The new-look website was developed by Sydney-based digital agency, Firefly, in collaboration with a small congregational committee.
Congregational Leader Sister Clare Condon said the previous website, developed in 2011, was due for a revamp, aesthetically and structurally, but there was also a need for the site to adapt to the changing needs of the congregation and a rapidly-changing communications environment.
“It is a challenge to keep renewing communications in this high-tech world,” she said.
The congregation’s first website was launched in 1999 and the second generation went live in 2011.
For Clare, it is important that the Sisters of the Good Samaritan have an online presence which reflects their life and mission as Catholic religious women, in a creative and contemporary way.
“We have a website so that we have a profile within the broader Church and society,” she said.
Clare hopes the new website will engage people and provide them with an “up-to-date insight into the Sisters’ commitment, lives and ministries”.
“For the congregation, I hope it will be another catalyst for connections and sharing,” she said.
The new website includes a revamped latest news and calendar section. The Good Oil, the congregation’s free, monthly e-magazine, which sits within the website, has also had a make-over. Each edition will continue to include news, feature and opinion articles and reflective content, but it’s hoped that readers will appreciate the improved presentation of content and increased functionality of the magazine.
We have a website so that we have a profile within the broader Church and society.
‘Quick-links’ from every page of the website easily connect visitors with other related Good Samaritan entities that have their own online presence, such as the Good Samaritan Foundation, Mount St Benedict Centre, Good Samaritan Education, the Good Samaritan Inn, and Wivenhoe Conservation.
The new website has been optimised for mobile phones and tablets, a much-needed adaptation when people are increasingly using mobile devices to access online content.
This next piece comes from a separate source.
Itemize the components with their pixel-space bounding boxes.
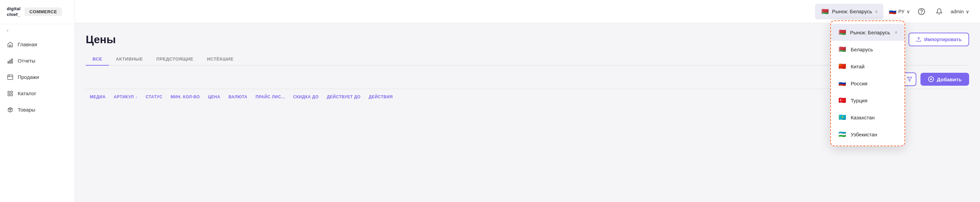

The website also incorporates the congregation’s social media presence, which at this stage includes Facebook and Twitter.
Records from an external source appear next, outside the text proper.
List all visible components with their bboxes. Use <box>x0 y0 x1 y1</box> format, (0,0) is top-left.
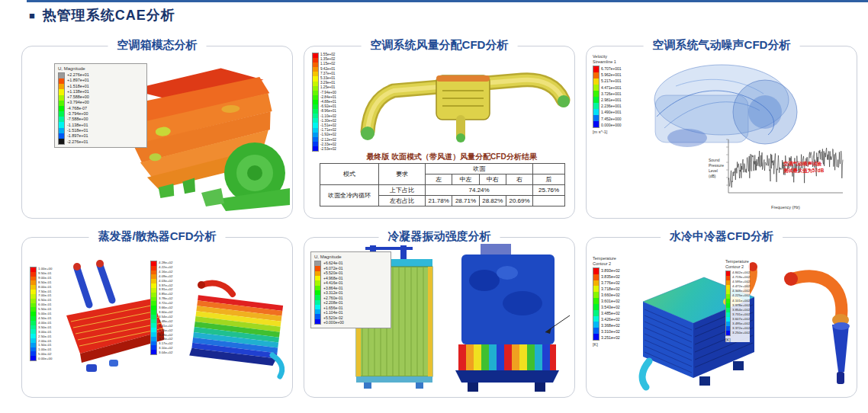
intercooler-pipe-illustration <box>770 258 860 395</box>
heat-exchanger-illustration <box>181 264 295 382</box>
header-mid-left: 中左 <box>452 174 479 185</box>
left-colorbar: 1.00e+009.50e-019.00e-018.50e-018.00e-01… <box>30 267 52 361</box>
panel-airflow-cfd: 空调系统风量分配CFD分析 1.55e+021.35e+021.15e+029.… <box>304 46 575 219</box>
legend-unit: [K] <box>593 342 620 347</box>
cell-right: 20.69% <box>506 196 532 206</box>
abaqus-legend: U, Magnitude +2.276e+01+1.897e+01+1.518e… <box>54 63 147 148</box>
header-left: 左 <box>426 174 452 185</box>
legend-title: U, Magnitude <box>314 255 387 259</box>
panel-hvac-modal: 空调箱模态分析 U, Magnitude +2.276e+01+1.897e+0… <box>21 46 293 219</box>
temperature-legend-right: Temperature Contour 2 4.842e+0024.719e+0… <box>725 259 750 342</box>
panel-grid: 空调箱模态分析 U, Magnitude +2.276e+01+1.897e+0… <box>21 46 857 398</box>
cell-updown-ratio: 74.24% <box>426 185 533 196</box>
x-axis-label: Frequency (Hz) <box>771 205 800 210</box>
cell-requirement: 上下占比 <box>379 185 426 196</box>
legend-values: +2.276e+01+1.897e+01+1.518e+01+1.138e+01… <box>67 72 89 145</box>
header-rear: 后 <box>533 174 565 185</box>
panel-title: 空调系统风量分配CFD分析 <box>362 38 518 53</box>
cell-mid-left: 28.71% <box>452 196 479 206</box>
table-caption: 最终版 吹面模式（带风道）风量分配CFD分析结果 <box>335 152 568 162</box>
legend-unit: [K] <box>725 338 750 342</box>
legend-title: U, Magnitude <box>58 66 143 71</box>
noise-annotation-line1: 空调气动噪声试验 <box>783 161 822 167</box>
legend-values: 6.707e+0015.962e+0015.217e+0014.471e+001… <box>601 66 622 128</box>
top-divider <box>27 0 868 2</box>
legend-unit: [m s^-1] <box>593 130 622 134</box>
fin-zone <box>458 344 556 370</box>
page-header: ■ 热管理系统CAE分析 <box>29 6 175 24</box>
legend-values: 3.893e+023.835e+023.776e+023.718e+023.66… <box>601 267 620 341</box>
header-requirement: 要求 <box>379 164 426 185</box>
panel-aero-noise-cfd: 空调系统气动噪声CFD分析 Velocity Streamline 1 6.70… <box>586 46 857 219</box>
legend-color-strip <box>593 66 600 128</box>
colorbar-strip <box>150 261 157 355</box>
header-mode: 模式 <box>320 164 379 185</box>
cell-blank <box>533 196 565 206</box>
legend-title-line2: Streamline 1 <box>593 59 622 65</box>
legend-title-line2: Contour 2 <box>593 261 620 267</box>
air-duct-illustration <box>346 50 575 149</box>
noise-annotation-line2: 测试最大值为57dB <box>783 168 825 174</box>
cell-requirement: 左右占比 <box>379 196 426 206</box>
cell-mid-right: 28.82% <box>479 196 506 206</box>
airflow-result-table: 模式 要求 吹面 左 中左 中右 右 后 吹面全冷内循环 上下占比 74.24%… <box>320 163 565 206</box>
colorbar-strip <box>30 267 37 361</box>
panel-title: 空调箱模态分析 <box>108 38 207 53</box>
table-row: 吹面全冷内循环 上下占比 74.24% 25.76% <box>320 185 565 196</box>
title-bullet-icon: ■ <box>29 11 35 21</box>
header-blank <box>533 164 565 174</box>
panel-title: 冷凝器振动强度分析 <box>379 229 500 244</box>
legend-color-strip <box>725 271 731 336</box>
legend-title-line2: Contour 2 <box>725 264 750 270</box>
legend-values: +6.624e-01+6.072e-01+5.520e-01+4.968e-01… <box>323 261 344 325</box>
legend-color-strip <box>314 261 321 325</box>
temperature-legend-left: Temperature Contour 2 3.893e+023.835e+02… <box>593 256 620 347</box>
header-face-vents: 吹面 <box>426 164 533 174</box>
panel-evaporator-radiator-cfd: 蒸发器/散热器CFD分析 1.00e+009.50e-019.00e-018.5… <box>21 237 293 398</box>
legend-color-strip <box>58 72 65 145</box>
cell-rear-ratio: 25.76% <box>533 185 565 196</box>
y-ticks <box>726 139 728 185</box>
noise-spectrum-chart: SoundPressureLevel(dB) Frequency (Hz) 空调… <box>706 135 850 213</box>
middle-colorbar: 4.28e+024.22e+024.16e+024.09e+024.03e+02… <box>150 261 172 355</box>
colorbar-values: 4.28e+024.22e+024.16e+024.09e+024.03e+02… <box>159 261 172 355</box>
panel-title: 水冷中冷器CFD分析 <box>661 229 783 244</box>
panel-title: 蒸发器/散热器CFD分析 <box>89 229 226 244</box>
cell-mode: 吹面全冷内循环 <box>320 185 379 206</box>
table-header-row: 模式 要求 吹面 <box>320 164 565 174</box>
condenser-contour-illustration <box>439 242 576 396</box>
panel-condenser-vibration: 冷凝器振动强度分析 U, Magnitude +6.624e-01+6.072e… <box>304 237 575 398</box>
legend-color-strip <box>593 267 600 341</box>
panel-intercooler-cfd: 水冷中冷器CFD分析 Temperature Contour 2 3.893e+… <box>586 237 857 398</box>
colorbar-values: 1.55e+021.35e+021.15e+029.42e+017.37e+01… <box>320 53 336 152</box>
streamline-legend: Velocity Streamline 1 6.707e+0015.962e+0… <box>593 54 622 134</box>
header-right: 右 <box>506 174 532 185</box>
panel-title: 空调系统气动噪声CFD分析 <box>644 38 800 53</box>
header-mid-right: 中右 <box>479 174 506 185</box>
legend-values: 4.842e+0024.719e+0024.595e+0024.472e+002… <box>732 271 750 336</box>
page-title: 热管理系统CAE分析 <box>43 6 175 24</box>
colorbar-strip <box>312 53 319 152</box>
abaqus-legend: U, Magnitude +6.624e-01+6.072e-01+5.520e… <box>310 251 391 328</box>
cell-left: 21.78% <box>426 196 452 206</box>
colorbar-values: 1.00e+009.50e-019.00e-018.50e-018.00e-01… <box>38 267 52 361</box>
velocity-colorbar: 1.55e+021.35e+021.15e+029.42e+017.37e+01… <box>312 53 336 152</box>
y-axis-label: SoundPressureLevel(dB) <box>709 158 724 178</box>
slide: ■ 热管理系统CAE分析 空调箱模态分析 U, Magnitude +2.276… <box>0 0 868 413</box>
An important part of the website redevelopment process has been overhauling the Sisters’ intranet facility, their ‘members-only’ information hub, so that it is easier for each sister to navigate. In the near future, oblates will be able to access the intranet, too.
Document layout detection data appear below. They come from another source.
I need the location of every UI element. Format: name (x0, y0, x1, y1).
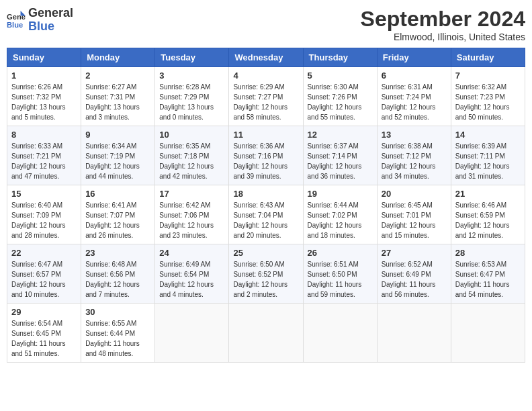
calendar-cell (229, 304, 303, 363)
column-header-sunday: Sunday (7, 48, 81, 67)
day-info: Sunrise: 6:43 AM Sunset: 7:04 PM Dayligh… (233, 200, 298, 240)
calendar-cell: 9Sunrise: 6:34 AM Sunset: 7:19 PM Daylig… (81, 126, 155, 185)
calendar-cell: 11Sunrise: 6:36 AM Sunset: 7:16 PM Dayli… (229, 126, 303, 185)
calendar-cell: 29Sunrise: 6:54 AM Sunset: 6:45 PM Dayli… (7, 304, 81, 363)
day-number: 7 (455, 71, 521, 81)
day-info: Sunrise: 6:38 AM Sunset: 7:12 PM Dayligh… (382, 141, 447, 181)
calendar-week-2: 8Sunrise: 6:33 AM Sunset: 7:21 PM Daylig… (7, 126, 525, 185)
calendar-cell: 26Sunrise: 6:51 AM Sunset: 6:50 PM Dayli… (303, 244, 377, 304)
calendar-cell: 25Sunrise: 6:50 AM Sunset: 6:52 PM Dayli… (229, 244, 303, 304)
calendar-week-4: 22Sunrise: 6:47 AM Sunset: 6:57 PM Dayli… (7, 244, 525, 304)
day-info: Sunrise: 6:35 AM Sunset: 7:18 PM Dayligh… (159, 141, 224, 181)
calendar-cell: 23Sunrise: 6:48 AM Sunset: 6:56 PM Dayli… (81, 244, 155, 304)
day-number: 22 (11, 248, 77, 258)
day-info: Sunrise: 6:42 AM Sunset: 7:06 PM Dayligh… (159, 200, 224, 240)
day-info: Sunrise: 6:53 AM Sunset: 6:47 PM Dayligh… (455, 259, 521, 300)
day-number: 29 (11, 307, 77, 317)
calendar-cell: 13Sunrise: 6:38 AM Sunset: 7:12 PM Dayli… (377, 126, 451, 185)
calendar-cell: 3Sunrise: 6:28 AM Sunset: 7:29 PM Daylig… (155, 67, 229, 126)
day-number: 16 (85, 189, 150, 199)
calendar-cell: 4Sunrise: 6:29 AM Sunset: 7:27 PM Daylig… (229, 67, 303, 126)
column-header-thursday: Thursday (303, 48, 377, 67)
day-number: 2 (85, 71, 150, 81)
day-info: Sunrise: 6:28 AM Sunset: 7:29 PM Dayligh… (159, 82, 224, 122)
day-info: Sunrise: 6:46 AM Sunset: 6:59 PM Dayligh… (455, 200, 521, 240)
day-number: 4 (233, 71, 298, 81)
title-block: September 2024 Elmwood, Illinois, United… (361, 7, 525, 42)
calendar-cell: 8Sunrise: 6:33 AM Sunset: 7:21 PM Daylig… (7, 126, 81, 185)
day-number: 12 (308, 130, 373, 140)
day-info: Sunrise: 6:33 AM Sunset: 7:21 PM Dayligh… (11, 141, 77, 181)
day-info: Sunrise: 6:36 AM Sunset: 7:16 PM Dayligh… (233, 141, 298, 181)
day-info: Sunrise: 6:50 AM Sunset: 6:52 PM Dayligh… (233, 259, 298, 300)
calendar-cell: 24Sunrise: 6:49 AM Sunset: 6:54 PM Dayli… (155, 244, 229, 304)
column-header-wednesday: Wednesday (229, 48, 303, 67)
calendar-cell: 28Sunrise: 6:53 AM Sunset: 6:47 PM Dayli… (451, 244, 525, 304)
calendar-cell: 19Sunrise: 6:44 AM Sunset: 7:02 PM Dayli… (303, 185, 377, 244)
day-number: 10 (159, 130, 224, 140)
calendar-cell (155, 304, 229, 363)
day-info: Sunrise: 6:52 AM Sunset: 6:49 PM Dayligh… (382, 259, 447, 300)
day-number: 21 (455, 189, 521, 199)
svg-text:Blue: Blue (7, 21, 23, 29)
calendar-cell: 2Sunrise: 6:27 AM Sunset: 7:31 PM Daylig… (81, 67, 155, 126)
day-number: 6 (382, 71, 447, 81)
calendar-week-5: 29Sunrise: 6:54 AM Sunset: 6:45 PM Dayli… (7, 304, 525, 363)
calendar-cell: 1Sunrise: 6:26 AM Sunset: 7:32 PM Daylig… (7, 67, 81, 126)
calendar-cell: 14Sunrise: 6:39 AM Sunset: 7:11 PM Dayli… (451, 126, 525, 185)
calendar-cell (303, 304, 377, 363)
day-info: Sunrise: 6:51 AM Sunset: 6:50 PM Dayligh… (308, 259, 373, 300)
day-info: Sunrise: 6:37 AM Sunset: 7:14 PM Dayligh… (308, 141, 373, 181)
logo: General Blue General Blue (7, 7, 73, 34)
day-number: 25 (233, 248, 298, 258)
column-header-friday: Friday (377, 48, 451, 67)
day-info: Sunrise: 6:49 AM Sunset: 6:54 PM Dayligh… (159, 259, 224, 300)
day-info: Sunrise: 6:39 AM Sunset: 7:11 PM Dayligh… (455, 141, 521, 181)
day-info: Sunrise: 6:29 AM Sunset: 7:27 PM Dayligh… (233, 82, 298, 122)
calendar-cell: 20Sunrise: 6:45 AM Sunset: 7:01 PM Dayli… (377, 185, 451, 244)
calendar-cell: 6Sunrise: 6:31 AM Sunset: 7:24 PM Daylig… (377, 67, 451, 126)
day-number: 28 (455, 248, 521, 258)
day-number: 17 (159, 189, 224, 199)
calendar-cell: 30Sunrise: 6:55 AM Sunset: 6:44 PM Dayli… (81, 304, 155, 363)
day-number: 24 (159, 248, 224, 258)
calendar-cell (451, 304, 525, 363)
calendar-cell (377, 304, 451, 363)
day-number: 13 (382, 130, 447, 140)
day-number: 15 (11, 189, 77, 199)
column-header-saturday: Saturday (451, 48, 525, 67)
day-number: 27 (382, 248, 447, 258)
day-number: 1 (11, 71, 77, 81)
calendar-cell: 7Sunrise: 6:32 AM Sunset: 7:23 PM Daylig… (451, 67, 525, 126)
calendar-cell: 18Sunrise: 6:43 AM Sunset: 7:04 PM Dayli… (229, 185, 303, 244)
day-info: Sunrise: 6:45 AM Sunset: 7:01 PM Dayligh… (382, 200, 447, 240)
day-number: 18 (233, 189, 298, 199)
day-number: 3 (159, 71, 224, 81)
day-info: Sunrise: 6:27 AM Sunset: 7:31 PM Dayligh… (85, 82, 150, 122)
day-info: Sunrise: 6:26 AM Sunset: 7:32 PM Dayligh… (11, 82, 77, 122)
day-info: Sunrise: 6:40 AM Sunset: 7:09 PM Dayligh… (11, 200, 77, 240)
calendar-cell: 27Sunrise: 6:52 AM Sunset: 6:49 PM Dayli… (377, 244, 451, 304)
day-number: 23 (85, 248, 150, 258)
calendar-cell: 5Sunrise: 6:30 AM Sunset: 7:26 PM Daylig… (303, 67, 377, 126)
subtitle: Elmwood, Illinois, United States (361, 32, 525, 42)
day-info: Sunrise: 6:30 AM Sunset: 7:26 PM Dayligh… (308, 82, 373, 122)
day-number: 20 (382, 189, 447, 199)
logo-icon: General Blue (7, 11, 26, 30)
day-number: 11 (233, 130, 298, 140)
column-header-tuesday: Tuesday (155, 48, 229, 67)
day-info: Sunrise: 6:31 AM Sunset: 7:24 PM Dayligh… (382, 82, 447, 122)
calendar-cell: 16Sunrise: 6:41 AM Sunset: 7:07 PM Dayli… (81, 185, 155, 244)
day-info: Sunrise: 6:41 AM Sunset: 7:07 PM Dayligh… (85, 200, 150, 240)
calendar-cell: 15Sunrise: 6:40 AM Sunset: 7:09 PM Dayli… (7, 185, 81, 244)
day-number: 14 (455, 130, 521, 140)
calendar-week-3: 15Sunrise: 6:40 AM Sunset: 7:09 PM Dayli… (7, 185, 525, 244)
day-info: Sunrise: 6:48 AM Sunset: 6:56 PM Dayligh… (85, 259, 150, 300)
day-info: Sunrise: 6:44 AM Sunset: 7:02 PM Dayligh… (308, 200, 373, 240)
calendar-cell: 21Sunrise: 6:46 AM Sunset: 6:59 PM Dayli… (451, 185, 525, 244)
day-info: Sunrise: 6:54 AM Sunset: 6:45 PM Dayligh… (11, 318, 77, 359)
day-info: Sunrise: 6:47 AM Sunset: 6:57 PM Dayligh… (11, 259, 77, 300)
calendar-table: SundayMondayTuesdayWednesdayThursdayFrid… (7, 48, 525, 363)
day-number: 5 (308, 71, 373, 81)
page-header: General Blue General Blue September 2024… (7, 7, 525, 42)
“Our website has internal use as well as external and we hope that the internal section is more accessible and the sisters have told us that it is,” said Sister Catherine McCahill, who worked on the committee to develop the new website.
Like Clare, Catherine sees the congregation’s online presence as an important means to “engage with our contemporary world”, and she hopes the new website will engage with a wider audience.
“It is a site of connection with and between sisters, oblates (women and men who make a commitment to Good Samaritan Benedictine spirituality) and all those with whom we engage in ministry, as friends, or in some other way. We hope that it is a way of sharing our vision and spirituality,” she said.
“Our e-magazine, The Good Oil, is located on the website. This publication provides a vehicle for engagement with several thousand subscribers who are interested in, or share our spirituality, or who want to be part of the ongoing ‘conversation’ with our writers on contemporary issues.”
According to Catherine, feedback so far about the new website has been affirming.
“Sisters and staff have been very positive about the clarity and freshness of the site and the ease of using the intranet,” she said.
Pat Hearity, a Good Samaritan Oblate from Victoria, sent in feedback soon after the website went live.
“Thank you and congratulations to all who developed our new website. It captures the core spirit and service of living the Good Sam Benedictine way in a fractured society,” she said.